Elle a commencé par vendre quelques pièces chinées sur Ebay pour aujourd’hui développer sa propre marque, Sézane. A seulement 29 ans, Morgane Sézalory compte déjà presque 200 000 fidèles en ligne et nous réserve encore bien des surprises. 

Où as-tu grandi ?

J’ai grandi à Kinshasa au Zaïre, et à l’âge de 5 ans, on est revenus vivre en France en banlieue parisienne, à la Garenne-Colombes.

D’où t’est venu ce goût pour la création ?

A 15 ans, j’ai passé une année aux USA et un an après mon retour j’ai décidé de passer mon bac en candidat libre, parce que j’avais vraiment du mal à me refaire au système « normal » après avoir vécu une telle expérience.

J’ai choisi de passer un bac littéraire option Arts-Plastiques pour avoir quelques points de plus, sachant que je n’avais jamais touché à un crayon ou un appareil photo de ma vie ! Finalement, en préparant mon dossier, je me suis éclatée, j’ai eu 19/20 à cette épreuve et ça m’a complètement ouverte à l’idée de choisir un parcours artistique – sinon je serais sûrement partie sur un parcours plus académique comme ma famille.

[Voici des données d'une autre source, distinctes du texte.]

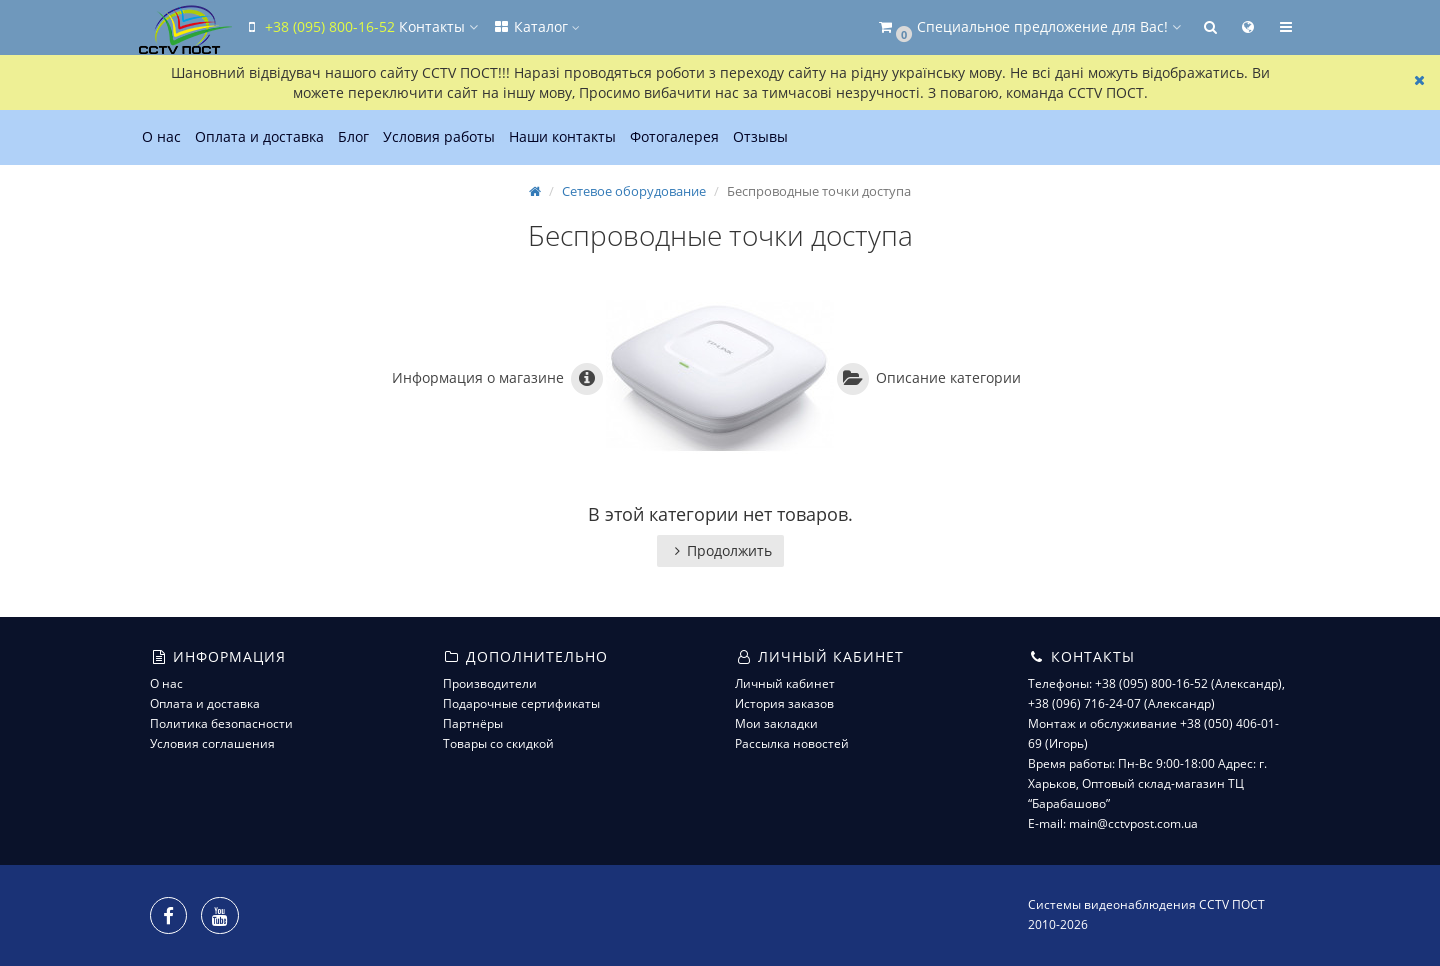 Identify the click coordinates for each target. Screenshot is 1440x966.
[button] (1028, 27)
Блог (353, 136)
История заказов (784, 703)
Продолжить (720, 550)
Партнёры (473, 723)
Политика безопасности (221, 723)
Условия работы (439, 136)
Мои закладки (776, 723)
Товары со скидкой (498, 743)
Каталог (536, 26)
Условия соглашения (212, 743)
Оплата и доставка (259, 136)
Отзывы (760, 136)
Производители (490, 683)
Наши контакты (562, 136)
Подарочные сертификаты (521, 703)
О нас (161, 136)
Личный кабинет (785, 683)
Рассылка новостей (792, 743)
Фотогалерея (674, 136) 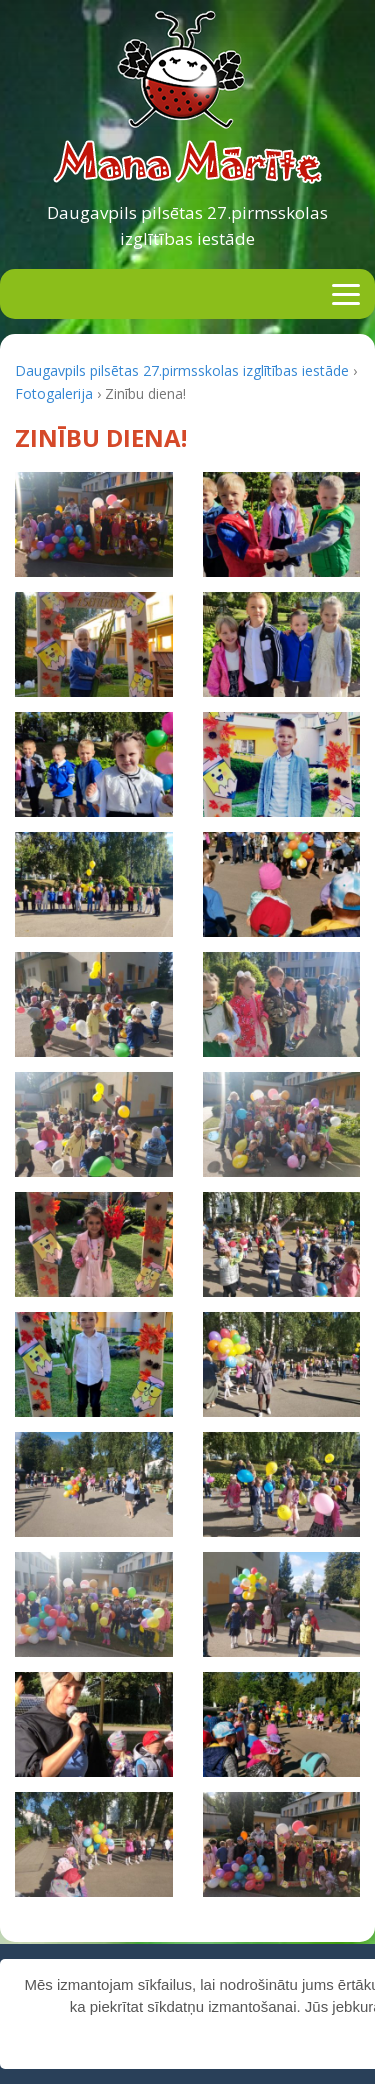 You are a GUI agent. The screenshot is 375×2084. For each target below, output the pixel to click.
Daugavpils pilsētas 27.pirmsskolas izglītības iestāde (187, 225) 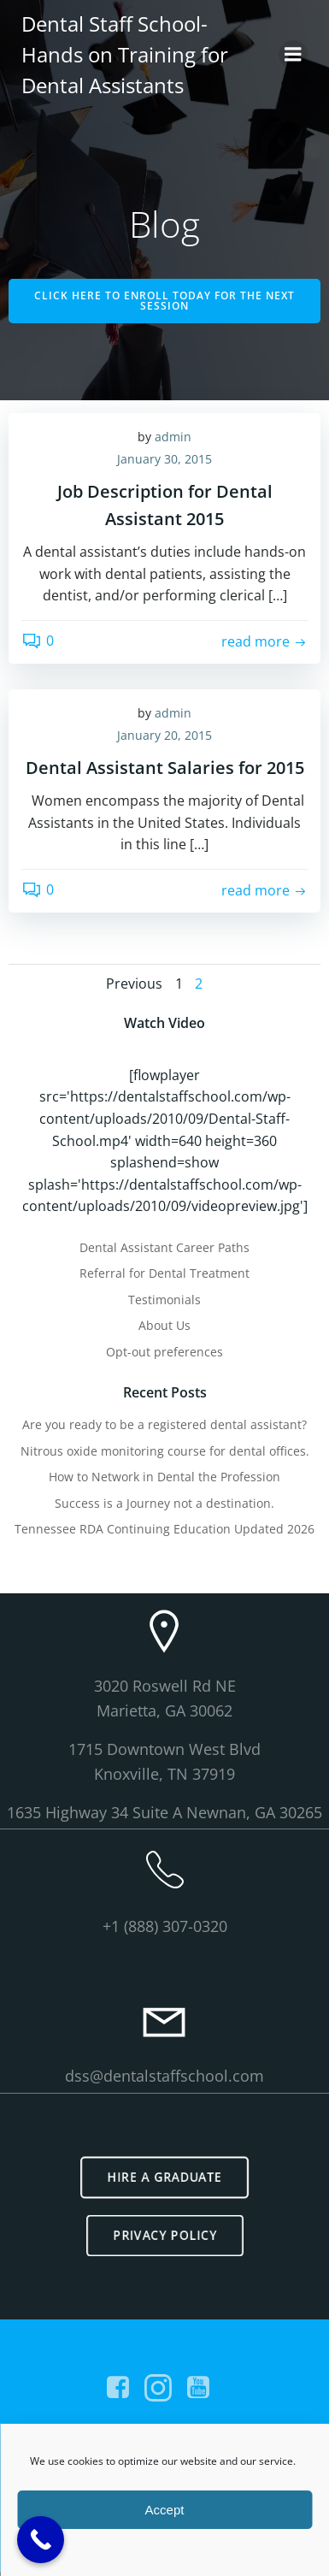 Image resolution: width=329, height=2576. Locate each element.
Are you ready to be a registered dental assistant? (164, 1424)
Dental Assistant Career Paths (164, 1247)
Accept (165, 2509)
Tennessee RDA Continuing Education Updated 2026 (164, 1529)
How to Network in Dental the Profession (164, 1476)
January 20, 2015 (164, 735)
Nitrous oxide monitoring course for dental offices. (165, 1451)
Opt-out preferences (164, 1352)
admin (173, 436)
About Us (164, 1325)
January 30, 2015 (164, 459)
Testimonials (164, 1299)
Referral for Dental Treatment (164, 1273)
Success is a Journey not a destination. (164, 1503)
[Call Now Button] (40, 2539) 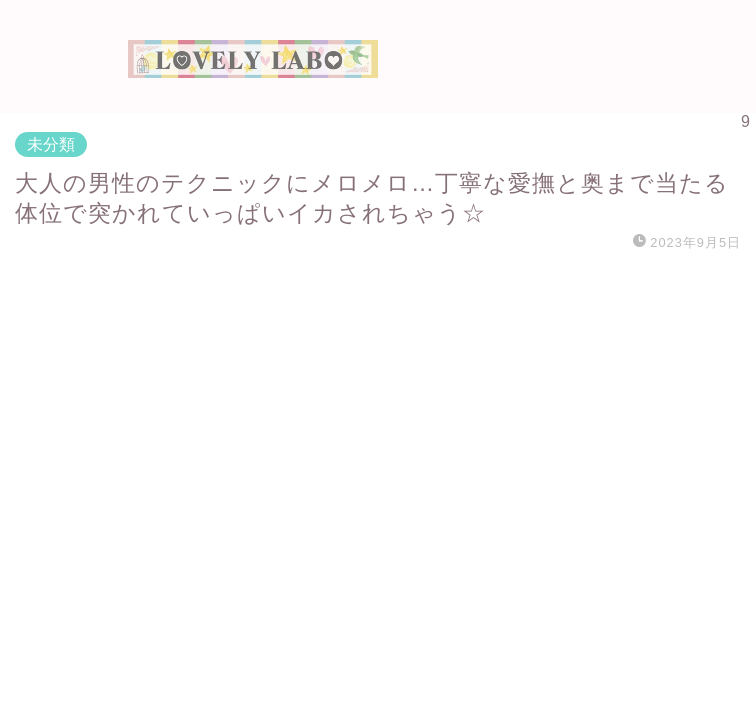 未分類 (51, 144) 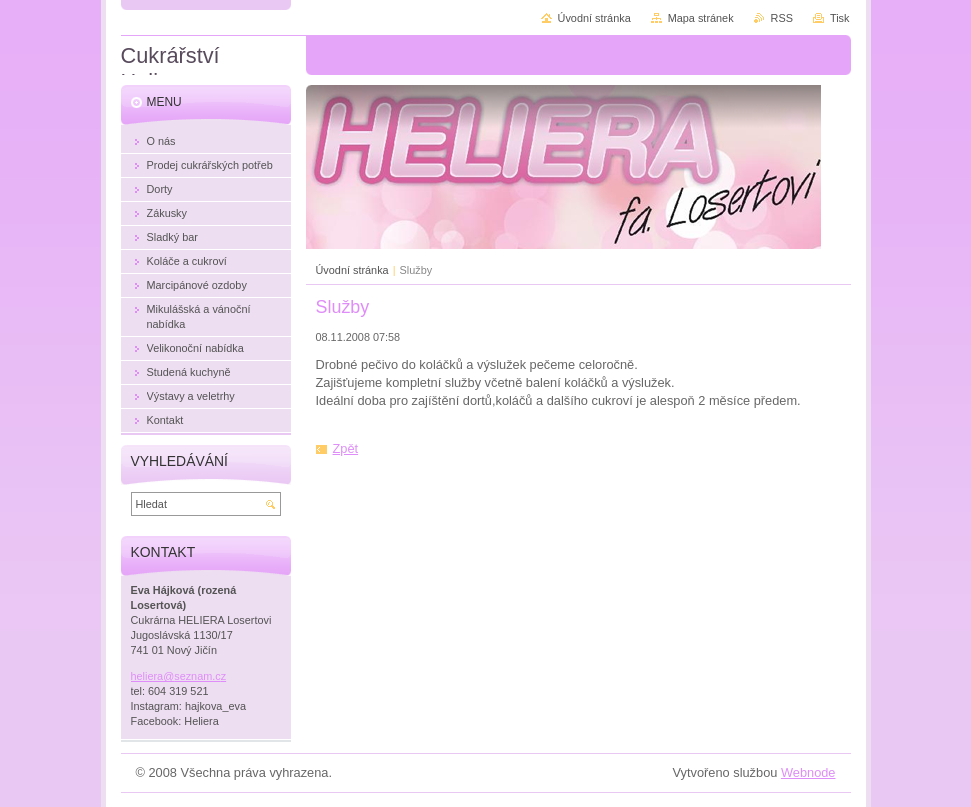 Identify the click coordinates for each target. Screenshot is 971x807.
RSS (782, 18)
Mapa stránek (701, 18)
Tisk (840, 18)
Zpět (346, 448)
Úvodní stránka (352, 270)
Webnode (808, 772) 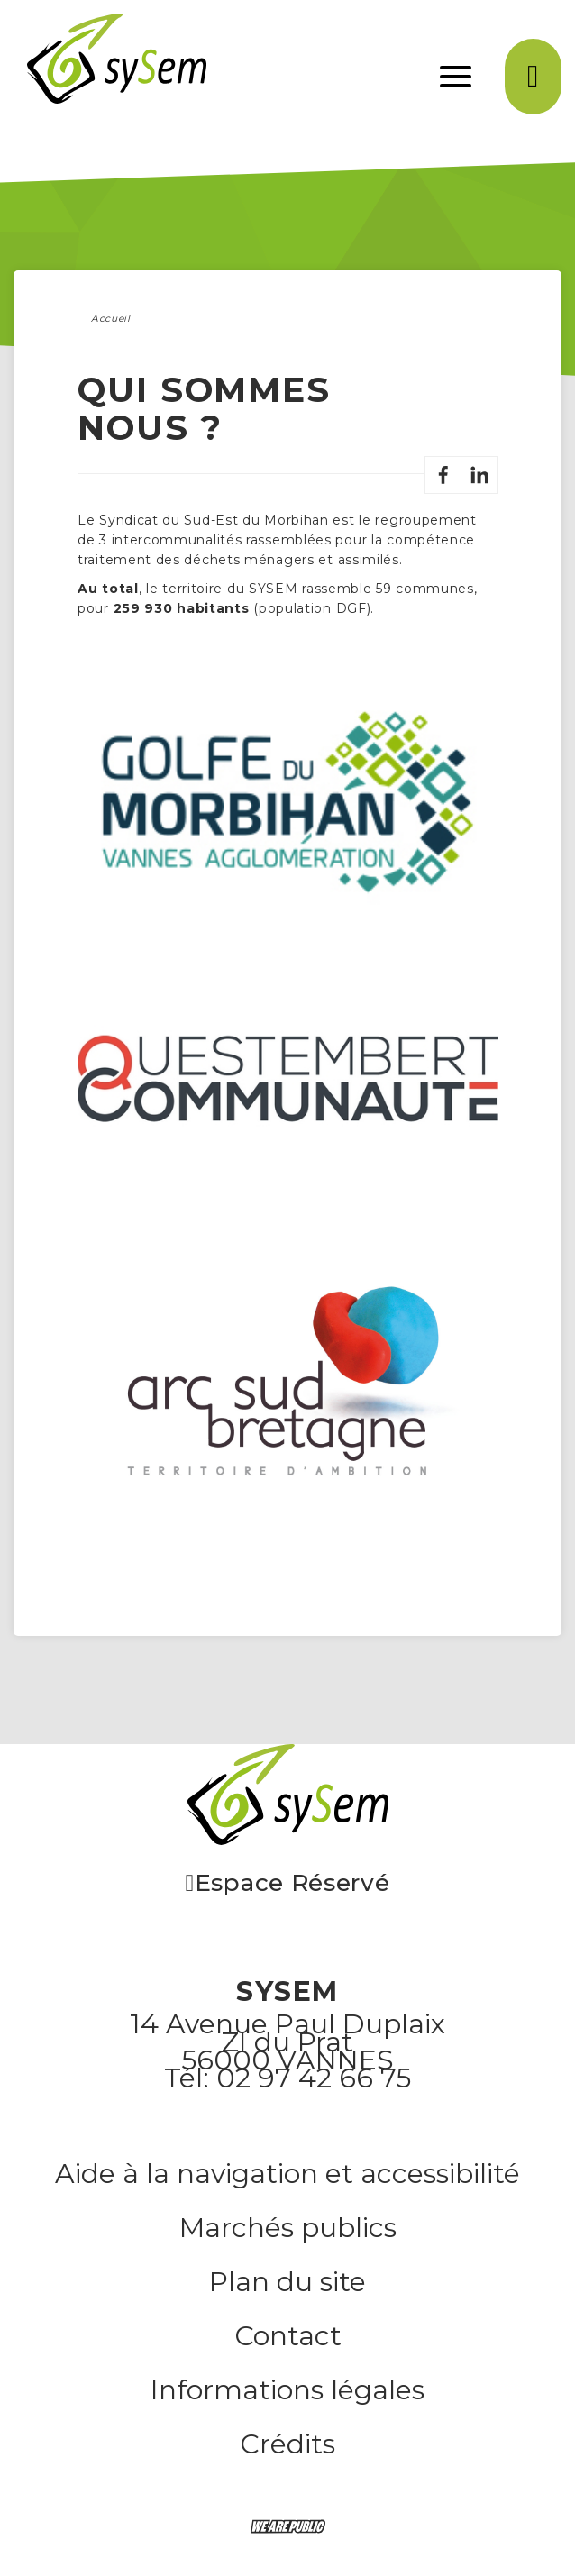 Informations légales (287, 2390)
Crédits (287, 2444)
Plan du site (287, 2281)
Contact (288, 2335)
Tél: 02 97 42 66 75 (287, 2078)
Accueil (111, 318)
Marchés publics (288, 2227)
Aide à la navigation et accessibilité (287, 2173)
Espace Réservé (287, 1884) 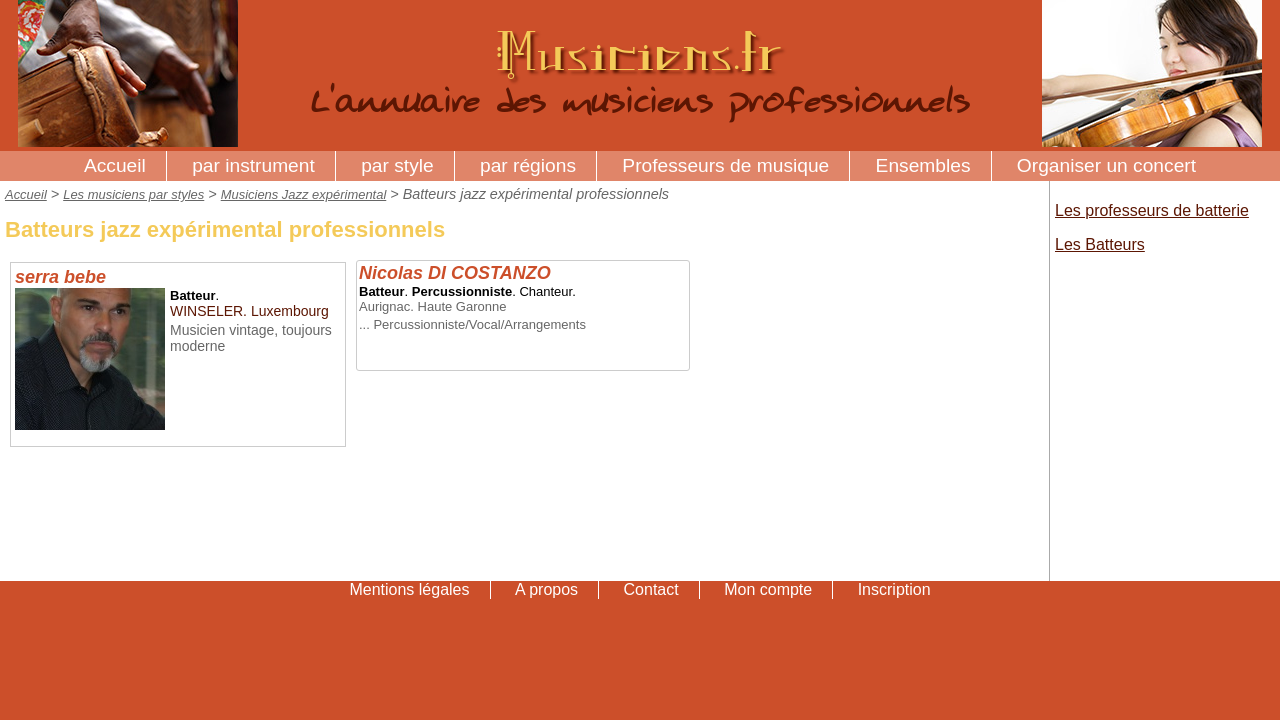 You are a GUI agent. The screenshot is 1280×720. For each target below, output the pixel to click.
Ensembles (923, 165)
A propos (546, 589)
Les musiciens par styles (133, 194)
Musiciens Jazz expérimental (304, 194)
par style (397, 165)
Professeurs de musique (725, 165)
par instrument (253, 165)
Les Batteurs (1100, 244)
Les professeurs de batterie (1152, 210)
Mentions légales (409, 589)
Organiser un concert (1106, 165)
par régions (528, 165)
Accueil (115, 165)
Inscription (894, 589)
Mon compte (768, 589)
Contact (651, 589) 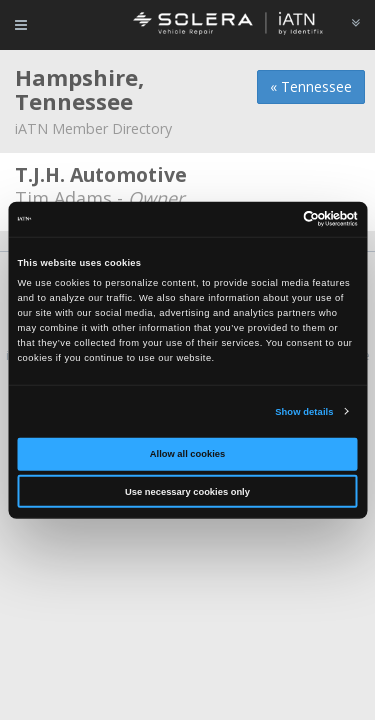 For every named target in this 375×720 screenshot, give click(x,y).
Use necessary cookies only (187, 492)
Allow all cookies (187, 454)
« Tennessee (311, 86)
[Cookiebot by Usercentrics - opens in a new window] (271, 219)
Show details (304, 412)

J’ai mis les vêtements en vente sur Ebay et ils sont partis comme des petits pains.

Pourtant, finalement tu n’as pas fait d’études ?

Non ! Après avoir eu mon bac, j’ai commencé à réfléchir à ce que je souhaitais vraiment faire et regarder les écoles d’art appliqués mais c’était très difficile d’entrer dans les écoles publiques qui me plaisaient sans avoir eu d’entraînement avant, et les écoles privées étaient chères. Surtout que je sentais bien que j’avais un don pour composer mais par contre je n’avais aucune idée précise de ce que je voulais faire. Pendant cette année, j’ai donc enchaîné les petits boulots. Et il se trouve que ma sœur est partie à Londres en laissant trois énormes sacs de fringues vintage. Chiner, c’était un peu la culture familiale. 

A l’époque, c’était vraiment les débuts d’internet et d’Ebay, on commençait tout juste à acheter en ligne. Pour une fille comme moi, Ebay US, c’était une mine d’or ! Du coup, j’ai pris ses fringues, je les ai rafistolées et je les ai prises en photo pour me faire de l’argent de poche… Et sans m’en rendre compte, j’ai mis les pièces en valeur. A l’époque, on n’avait pas de super appareils photo, du coup les gens mettaient des photos peu valorisantes, prises dans le noir. Moi je me suis juste dit que si je prenais la photo près d’une fenêtre ce serait mieux. Donc j’ai mis les vêtements en vente sur Ebay France et ils sont partis comme des petits pains.

Et puis, à un moment donné, comme je ne trouvais toujours pas d’école pour l’année suivante et que ça me plaisait bien de faire ça, je me suis mise à chiner et j’ai continué.

Tu gagnais ta vie comme ça ?

Oui, je gagnais un vrai salaire supérieur à un petit boulot d’étudiante ! Ça m’a permis d’auto-financer la suite de l’aventure.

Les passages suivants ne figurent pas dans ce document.